Thanks all for your answers, it was fun!

I've now implemented the algorithm in my Forth compiler.

Answer 1

Ok here's my attempt 2 which won't construct the sequence of moves, but it at least proves what the optimal number of moves is and gives an indicator of how to construct the sequence. I'm addressing the inverse problem of turning "σ(1)σ(2)…σ(n)" to "12…n" using the moves "insert the current leftmost element somewhere different in the array", but they are equivalent problems because if we choose a prefix $\sigma(1)\sigma(2)\ldots \sigma(i)$ and right-cycle it, then we can reverse that by choosing the $\sigma(i)$ (now the leftmost point) and inserting it at position $i$. Likewise rather than start from the identity, we end at the identity.

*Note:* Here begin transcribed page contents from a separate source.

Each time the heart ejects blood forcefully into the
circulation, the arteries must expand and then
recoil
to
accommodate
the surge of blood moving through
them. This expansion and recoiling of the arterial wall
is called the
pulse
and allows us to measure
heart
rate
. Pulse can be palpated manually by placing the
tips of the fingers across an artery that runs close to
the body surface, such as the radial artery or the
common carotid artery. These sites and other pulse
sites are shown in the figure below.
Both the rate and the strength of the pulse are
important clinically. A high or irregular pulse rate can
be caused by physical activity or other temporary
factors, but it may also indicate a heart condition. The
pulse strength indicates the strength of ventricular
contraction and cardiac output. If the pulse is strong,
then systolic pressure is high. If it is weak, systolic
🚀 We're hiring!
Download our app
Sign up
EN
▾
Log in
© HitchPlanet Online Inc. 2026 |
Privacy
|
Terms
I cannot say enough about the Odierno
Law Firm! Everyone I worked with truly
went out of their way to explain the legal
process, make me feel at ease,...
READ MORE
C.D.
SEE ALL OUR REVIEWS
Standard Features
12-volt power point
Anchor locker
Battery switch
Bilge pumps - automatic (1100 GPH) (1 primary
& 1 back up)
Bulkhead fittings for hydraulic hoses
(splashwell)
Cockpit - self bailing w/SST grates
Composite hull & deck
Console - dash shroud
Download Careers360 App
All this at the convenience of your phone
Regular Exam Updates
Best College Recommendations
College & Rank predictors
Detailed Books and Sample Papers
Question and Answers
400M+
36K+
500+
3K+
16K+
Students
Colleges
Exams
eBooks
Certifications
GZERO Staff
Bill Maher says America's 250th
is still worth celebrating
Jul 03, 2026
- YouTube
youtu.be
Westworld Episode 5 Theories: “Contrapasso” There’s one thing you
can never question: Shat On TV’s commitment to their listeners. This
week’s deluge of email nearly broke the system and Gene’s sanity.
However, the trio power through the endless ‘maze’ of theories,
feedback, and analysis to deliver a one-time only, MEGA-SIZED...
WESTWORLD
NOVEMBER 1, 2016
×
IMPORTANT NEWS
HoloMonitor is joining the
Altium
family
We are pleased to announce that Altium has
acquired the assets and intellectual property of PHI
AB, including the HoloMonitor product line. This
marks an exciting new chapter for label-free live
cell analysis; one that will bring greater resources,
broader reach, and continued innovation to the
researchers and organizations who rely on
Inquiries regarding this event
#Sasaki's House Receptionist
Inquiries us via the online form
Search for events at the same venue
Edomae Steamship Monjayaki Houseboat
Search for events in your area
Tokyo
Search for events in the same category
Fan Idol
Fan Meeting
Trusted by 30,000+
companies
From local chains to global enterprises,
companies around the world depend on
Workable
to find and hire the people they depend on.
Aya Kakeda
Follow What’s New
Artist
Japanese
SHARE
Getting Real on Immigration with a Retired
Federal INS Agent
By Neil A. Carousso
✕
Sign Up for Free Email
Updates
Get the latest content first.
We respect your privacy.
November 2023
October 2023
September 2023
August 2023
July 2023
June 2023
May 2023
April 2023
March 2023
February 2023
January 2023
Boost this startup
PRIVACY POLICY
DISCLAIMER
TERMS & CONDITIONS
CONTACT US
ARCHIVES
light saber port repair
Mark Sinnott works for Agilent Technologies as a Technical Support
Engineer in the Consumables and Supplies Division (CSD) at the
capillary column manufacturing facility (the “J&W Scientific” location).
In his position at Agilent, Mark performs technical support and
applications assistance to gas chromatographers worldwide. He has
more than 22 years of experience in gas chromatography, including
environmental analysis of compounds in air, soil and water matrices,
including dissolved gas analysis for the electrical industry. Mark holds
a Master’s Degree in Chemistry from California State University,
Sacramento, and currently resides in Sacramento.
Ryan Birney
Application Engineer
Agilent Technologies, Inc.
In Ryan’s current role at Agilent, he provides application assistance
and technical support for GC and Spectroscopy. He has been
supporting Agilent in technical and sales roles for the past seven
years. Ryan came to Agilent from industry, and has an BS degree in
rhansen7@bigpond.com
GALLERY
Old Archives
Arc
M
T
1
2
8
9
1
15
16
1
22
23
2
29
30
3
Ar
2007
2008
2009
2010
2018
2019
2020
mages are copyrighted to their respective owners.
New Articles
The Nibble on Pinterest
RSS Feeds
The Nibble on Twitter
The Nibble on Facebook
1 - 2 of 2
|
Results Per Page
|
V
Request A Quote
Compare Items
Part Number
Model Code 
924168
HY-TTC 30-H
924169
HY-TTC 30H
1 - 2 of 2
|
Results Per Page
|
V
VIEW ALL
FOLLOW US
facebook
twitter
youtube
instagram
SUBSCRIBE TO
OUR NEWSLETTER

Let $\sigma(i^*)$ be the right most element that is the beginning of an inversion, i.e., there exists $j>i^*$ with $\sigma(i^*)>\sigma(j)$ (if none exists then no moves are necessary because $\sigma$ is the identity permutation). For instance in 1 3 2 4 that would be 3 since it starts the inversion (3,2). And in 4 3 2 1 that would be 2.

Observation 1: $\sigma(i^*+1)\sigma(i^*+2)\cdots \sigma(n)$ is sorted.

We must move all elements on the left side of $\sigma(i^*)$ to the right side of $\sigma(i^*)$. This is because we must correct the inversion and that can't happen until we perform a move with $\sigma(i^*)$ itself, which can't happen until $\sigma(i^*)$ is "uncovered" on the left side. While performing these hops over $\sigma(i^*)$ we can maintain the invariant that everything to the right of $\sigma(i^*)$ is sorted; this is just insertion into a sorted array.

So the number of moves necessary $= i^*$, since we hop everything to the left of $\sigma(i^*)$, and lastly move $\sigma(i^*)$ to its correct index.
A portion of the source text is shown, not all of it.